O ano era 2016 e o professor da disciplina não deixou o colega passar em sala de aula um recado sobre a construção de um festival de cultura na UFRPE, que o Circuito de Arte e Cultura da UNE (Cuca), iria promover. Ela foi atrás para saber mais e quis ajudar.
“O que me brilhou os olhos quando eu ouvi ele falar no festival, é porque eu vi que a gente poderia ter oportunidade de debater a universidade, dar a opinião de como deveriam ser as coisas dentro da instituição”.
Foi a participação no Cuca a porta de entrada para chegar na diretoria da UNE. “Todo mundo estranha uma estudante de química militar pela cultura. Eu acho que tem tudo a ver. É preciso muita imaginação para visualizar uma molécula”.
Diretora de Comunicação da última gestão, conversadeira, expansiva, Manu ama o carnaval, forró e nunca se nega a dar uma opinião. “Adoro me divertir, adoro música, calourada, mas a coisa que eu mais gosto é do carnaval, que para mim é a expressão cultural mais importante do Brasil”.
Da Química para Engenharia Ambiental
Da formação em técnica em Química surgiu a paixão pelos biocombustíveis e ela quis se aprofundar.
“Eu vi o que estava acontecendo com o mundo e com o meio ambiente e vi a oportunidade de fazer algo na prática.
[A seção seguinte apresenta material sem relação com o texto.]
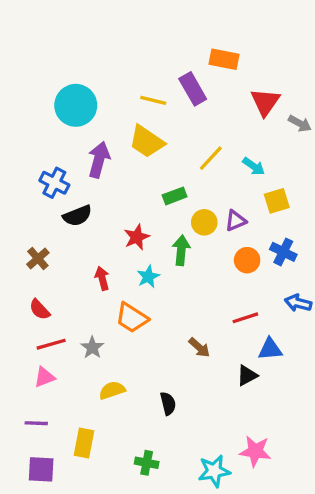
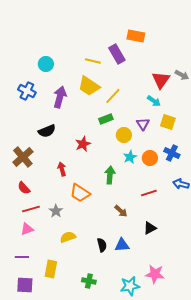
red triangle: (265, 102) -> (161, 80), moved
cyan circle: (76, 105) -> (46, 64), size x0.6
yellow line: (211, 158) -> (113, 96), moved
blue cross: (54, 183) -> (27, 91), moved
yellow square: (277, 201) -> (168, 122), turned 35
purple triangle: (236, 221) -> (143, 124), moved, turned -40
green arrow: (181, 250) -> (110, 175), moved
brown cross: (38, 259) -> (23, 157), size x1.5
cyan star: (148, 277) -> (130, 157), moved
blue triangle: (270, 349) -> (122, 245), moved

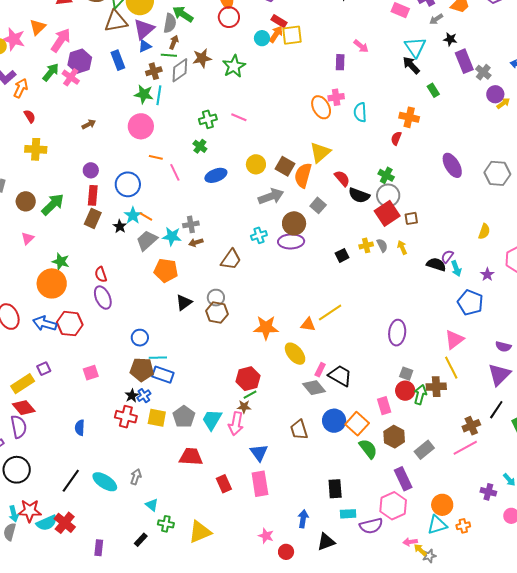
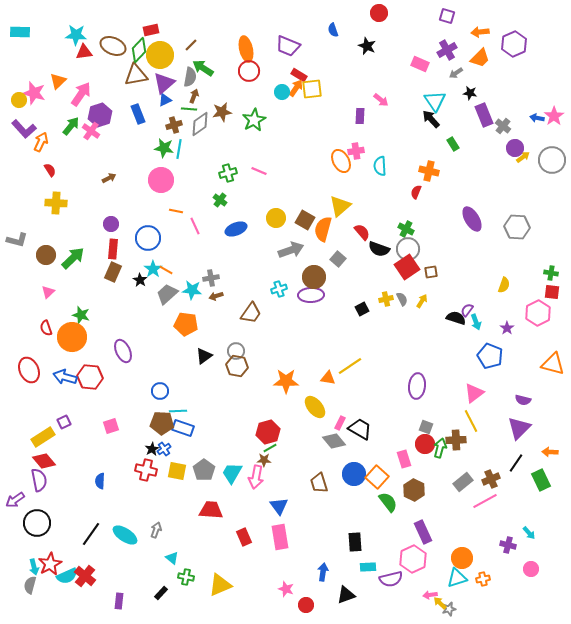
yellow arrow: (402, 247) -> (422, 301), turned 56
red semicircle: (101, 274) -> (46, 328), moved
gray rectangle: (424, 450) -> (463, 482), moved
red star: (30, 511) -> (50, 564), turned -30

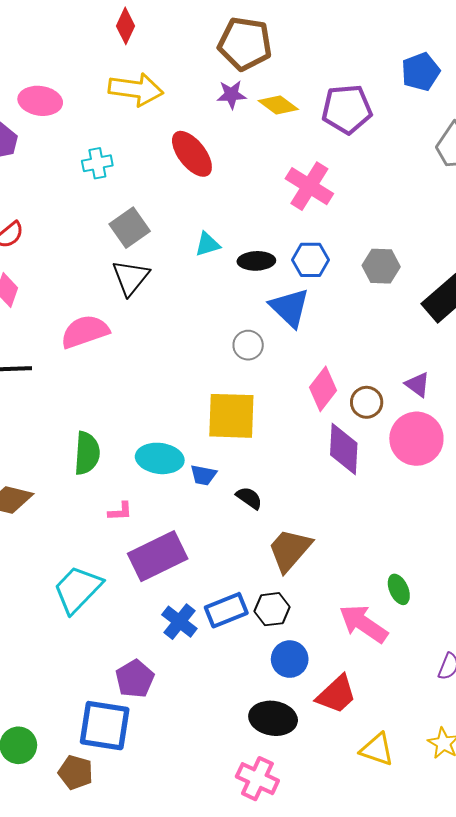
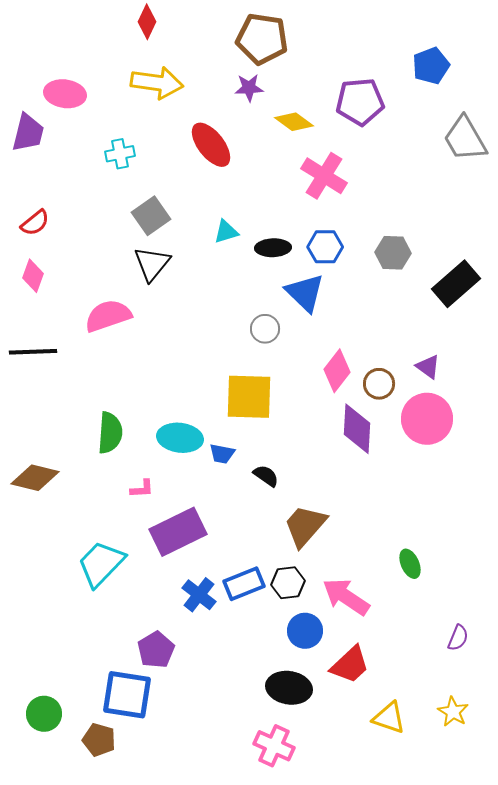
yellow diamond: (278, 105) -> (294, 122), moved
pink arrow: (363, 624) -> (346, 597), moved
Eu poderia fazer experimentos para produzir energia renovável limpa e foi aí que me apaixonei por essa área, e hoje estou na minha segunda graduação de Engenharia Ambiental porque quero seguir nela no futuro”.
Atual estudante da FMU (Centro Universitário das Faculdades Metropolitanas Unidas) em São Paulo, ela denuncia um abandono no ensino privado. Na UNE uma das maiores pautas tem sido o fim dos 40% EAD nos cursos presenciais, o fim das taxas abusivas e a regulamentação do ensino superior privado.
“Nossa meta é ampliar as vagas para que se o estudante quiser entrar na universidade pública ele consiga, mas, enquanto isso não acontece, buscamos que todos tenham acesso ao ensino superior. Se for numa instituição privada, que tenha qualidade e sem tratar a educação como mercadoria. Não queremos que o mercado financeiro invista em cursos de Medicina visando apenas o lucro, sem buscar aprimorar a saúde pública, fortalecer o SUS”.